-3

I am using openMp on a nested loop which works like this

#pragma omp parallel shared(vector1) private(i,j)
{
#pragma omp for schedule(dynamic)
    for (i = 0; i < vector1.size(); ++i){

       //some code here 

       for (j = 0; j < vector1.size(); ++j){

           //some other code goes here
       #pragma omp critical
       A+=B;
       }
     C +=A;
    }
}

the Problem here is that my code is doing a lot of the computation in the A+=B part of the code.
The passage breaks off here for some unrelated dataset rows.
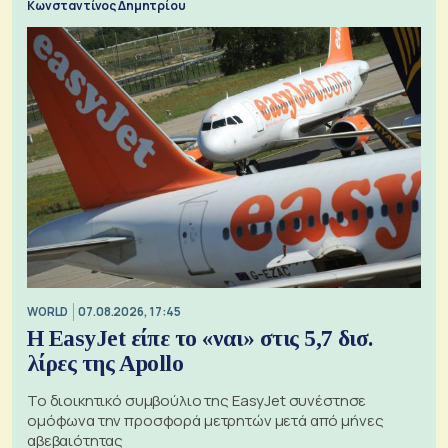
Κωνσταντίνος Δημητρίου
WORLD
07.08.2026, 17:45
Η EasyJet είπε το «ναι» στις 5,7 δισ.
λίρες της Apollo
Το διοικητικό συμβούλιο της EasyJet συνέστησε
ομόφωνα την προσφορά μετρητών μετά από μήνες
αβεβαιότητας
Therefore by making it critical, I am not achieving the speedup I would like. (In fact there appears to be some overhead since my program is taking longer to execute then it being sequentially written).

I tried using

#pragma omp reduction private(B) reduction(+:A)
    A+=B

this speeds up the execution time however is seems that it does not take care of race conditions like the critical clause since I am not getting the same results of A.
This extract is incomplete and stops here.